Does your notion of good engineering include not merely audible performance but ease of use as well? Then Equarack is clearly not a premium example of truly elegant engineering. This design is klutzy and unwieldy and makes not only significant demands on prospective owners but also asks for certain oversights. It's as though Ciulla hadn't fully thought through all of the practical implications before he committed to his particular design tangent. I find this especially curious in light of the fact that Finite Elemente and Grand Prix Audio, arguably the two established heavy hitters with market share in this genre, existed well before EquaRack ever entered the picture. If you wanted to compete successfully in this market, wouldn't you try to design something that didn't suffer the perceptional hurdles of "less attractive" and "far more complex to assemble" than two of your keenest competitors? Since this known owner of GPA's Monaco was especially chosen to conduct this particular review, am I not expected to approach my evaluation in this critical and comparative manner? Incidentally, to this day, Mr. Ciulla has not compared his Equa rack to either Finite Elemente or Grand Prix Audio or HRS to determine for himself where he stands with regard to audible performance. This signals unusual faith in the superiority of his own concept.

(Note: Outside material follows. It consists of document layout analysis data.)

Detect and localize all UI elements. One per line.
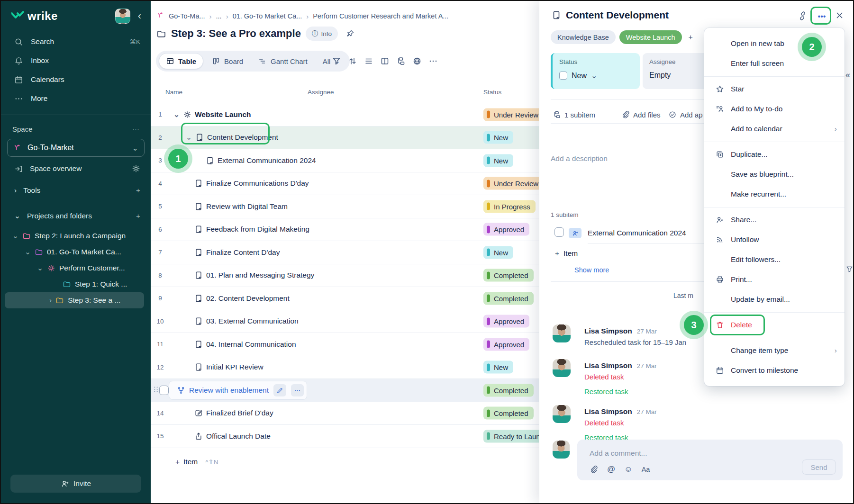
pin-icon[interactable] [343, 27, 358, 41]
menu-item-convert-to-milestone[interactable]: Convert to milestone [704, 360, 845, 380]
user-avatar[interactable] [115, 9, 130, 24]
task-name[interactable]: Finalized Brief D'day [206, 409, 273, 417]
info-button[interactable]: ⓘInfo [306, 27, 338, 41]
attach-icon[interactable] [590, 465, 598, 474]
chevron-down-icon[interactable]: ⌄ [173, 110, 180, 119]
fields-button[interactable] [412, 56, 422, 68]
tab-gantt-chart[interactable]: Gantt Chart [252, 53, 314, 69]
menu-item-add-to-calendar[interactable]: Add to calendar › [704, 119, 845, 139]
row-checkbox[interactable] [159, 386, 169, 395]
send-button[interactable]: Send [802, 459, 836, 475]
sidebar-item-projects-folders[interactable]: ⌄ Projects and folders + [1, 207, 151, 225]
subitems-button[interactable] [396, 56, 406, 68]
tab-board[interactable]: Board [205, 53, 250, 69]
edit-button[interactable] [273, 384, 286, 396]
sidebar-tree-item-step-2-launch-a-campaign[interactable]: ⌄Step 2: Launch a Campaign [5, 228, 144, 244]
task-name[interactable]: 03. External Communication [206, 317, 299, 325]
task-name[interactable]: External Communication 2024 [218, 156, 316, 165]
menu-item-duplicate[interactable]: Duplicate... [704, 144, 845, 164]
status-badge[interactable]: Completed [483, 407, 534, 420]
collapse-panel-icon[interactable]: « [845, 70, 850, 80]
add-tool-icon[interactable]: + [136, 186, 140, 195]
menu-item-update-by-email[interactable]: Update by email... [704, 289, 845, 309]
format-icon[interactable]: Aa [642, 466, 650, 473]
row-name-box[interactable]: Review with enablement te [169, 381, 307, 400]
gear-icon[interactable] [132, 164, 140, 173]
description-placeholder[interactable]: Add a description [551, 154, 608, 163]
tab-table[interactable]: Table [159, 53, 203, 69]
show-more-link[interactable]: Show more [574, 266, 609, 274]
sort-button[interactable] [348, 56, 357, 68]
add-subitem-button[interactable]: + Item [539, 249, 578, 258]
task-name[interactable]: Feedback from Digital Maketing [206, 225, 309, 234]
task-name[interactable]: Review with Digital Team [206, 202, 288, 211]
column-header-status[interactable]: Status [483, 81, 501, 103]
breadcrumb-item[interactable]: Go-To-Ma... [169, 12, 205, 20]
permalink-icon[interactable] [798, 11, 807, 22]
task-name[interactable]: Finalize Communications D'day [206, 179, 309, 188]
task-name[interactable]: Finalize Content D'day [206, 248, 280, 257]
menu-item-enter-full-screen[interactable]: Enter full screen [704, 54, 845, 73]
sidebar-item-inbox[interactable]: Inbox [1, 51, 151, 70]
sidebar-item-more[interactable]: More [1, 89, 151, 108]
activity-user[interactable]: Lisa Simpson27 Mar [584, 327, 657, 335]
activity-filter-icon[interactable] [845, 265, 854, 275]
invite-button[interactable]: Invite [10, 475, 141, 493]
status-badge[interactable]: Completed [483, 292, 534, 305]
subitem-name[interactable]: External Communication 2024 [588, 229, 686, 237]
add-project-icon[interactable]: + [136, 212, 140, 220]
status-badge[interactable]: In Progress [483, 200, 536, 213]
filter-button[interactable] [332, 56, 341, 68]
column-header-assignee[interactable]: Assignee [308, 81, 334, 103]
chevron-down-icon[interactable]: ⌄ [12, 232, 18, 240]
menu-item-add-to-my-to-do[interactable]: Add to My to-do [704, 99, 845, 119]
panel-tool-add-files[interactable]: Add files [621, 105, 661, 124]
status-badge[interactable]: Approved [483, 315, 529, 328]
menu-item-make-recurrent[interactable]: Make recurrent... [704, 184, 845, 204]
close-icon[interactable] [836, 11, 844, 21]
status-badge[interactable]: Completed [483, 269, 534, 282]
more-button[interactable] [428, 56, 438, 68]
sidebar-item-tools[interactable]: › Tools + [1, 181, 151, 199]
menu-item-edit-followers[interactable]: Edit followers... [704, 250, 845, 270]
row-height-button[interactable] [364, 56, 373, 68]
menu-item-change-item-type[interactable]: Change item type › [704, 341, 845, 360]
status-badge[interactable]: Approved [483, 338, 529, 351]
menu-item-unfollow[interactable]: Unfollow [704, 230, 845, 250]
status-badge[interactable]: Under Review [483, 177, 544, 190]
chevron-down-icon[interactable]: ⌄ [25, 248, 31, 256]
emoji-icon[interactable]: ☺ [624, 465, 632, 474]
sidebar-tree-item-01-go-to-market-ca[interactable]: ⌄01. Go-To Market Ca... [5, 244, 144, 260]
add-item-row[interactable]: + Item ^⇧N [151, 458, 218, 466]
assign-person-icon[interactable] [569, 228, 581, 238]
activity-user[interactable]: Lisa Simpson27 Mar [584, 407, 657, 416]
status-badge[interactable]: New [483, 361, 513, 374]
space-selector[interactable]: Go-To-Market ⌄ [7, 139, 145, 157]
menu-item-save-as-blueprint[interactable]: Save as blueprint... [704, 164, 845, 184]
subitem-checkbox[interactable] [554, 227, 564, 237]
task-name[interactable]: Website Launch [195, 110, 251, 119]
comment-input[interactable]: Add a comment... [590, 449, 647, 458]
activity-user[interactable]: Lisa Simpson27 Mar [584, 361, 657, 370]
space-more-icon[interactable]: ··· [132, 125, 139, 133]
panel-tool-1-subitem[interactable]: 1 subitem [553, 105, 595, 124]
tag-website-launch[interactable]: Website Launch [619, 30, 682, 44]
sidebar-collapse-icon[interactable]: ‹ [135, 10, 144, 22]
mention-icon[interactable]: @ [607, 465, 615, 474]
complete-checkbox[interactable] [559, 72, 567, 80]
task-name[interactable]: Initial KPI Review [206, 363, 263, 371]
status-badge[interactable]: Completed [483, 384, 534, 396]
panel-tool-add-ap[interactable]: Add ap [668, 105, 703, 124]
menu-item-share[interactable]: Share... [704, 210, 845, 230]
comment-box[interactable]: Add a comment... @ ☺ Aa Send [577, 440, 843, 480]
status-badge[interactable]: Under Review [483, 108, 544, 121]
menu-item-open-in-new-tab[interactable]: Open in new tab [704, 34, 845, 54]
sidebar-tree-item-step-3-see-a[interactable]: ›Step 3: See a ... [5, 292, 144, 308]
task-name[interactable]: Offical Launch Date [206, 432, 271, 441]
sidebar-item-search[interactable]: Search⌘K [1, 32, 151, 51]
breadcrumb-item[interactable]: 01. Go-To Market Ca... [233, 12, 302, 20]
sidebar-item-space-overview[interactable]: Space overview [1, 160, 151, 178]
task-name[interactable]: 01. Plan and Messaging Strategy [206, 271, 314, 279]
menu-item-print[interactable]: Print... [704, 270, 845, 289]
status-field[interactable]: Status New⌄ [551, 53, 640, 89]
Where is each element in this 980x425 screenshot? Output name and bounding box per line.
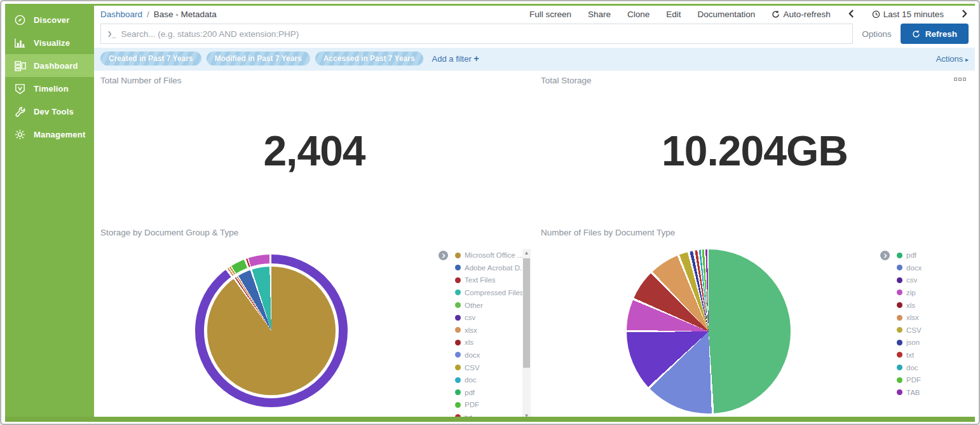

With these considerations out of the way, on to my subjective listening evaluation. I deliberately minimized my system to have merely two components to move back and forth until I got a solid fix on things. I also picked components that I had never listened to before as a system. Whatever the sonic outcome, it'd be completely fresh and news to me. I'd be able to concentrate on the raw differences made by the racks, not complain that one didn't sound the way I'm used to. I opted for the absolutely massive 65 lbs Consonance Droplet CDP 5.0 with variable outputs directly into Deja Vu's 300B amplifier into my Zu Cable Druid Mk4s via a single-wire run of Zu's Ibis. The interconnect was by Siltech, the power cords Crystal Cable Reference. Swapping between racks would take about five minutes. The FirstWatt F1 found itself on the Monaco simply because I ran out of space to put it anywhere else in my room after I'd taken down the usual reference rig. Consider it free ballast in this context (sorry Nelson).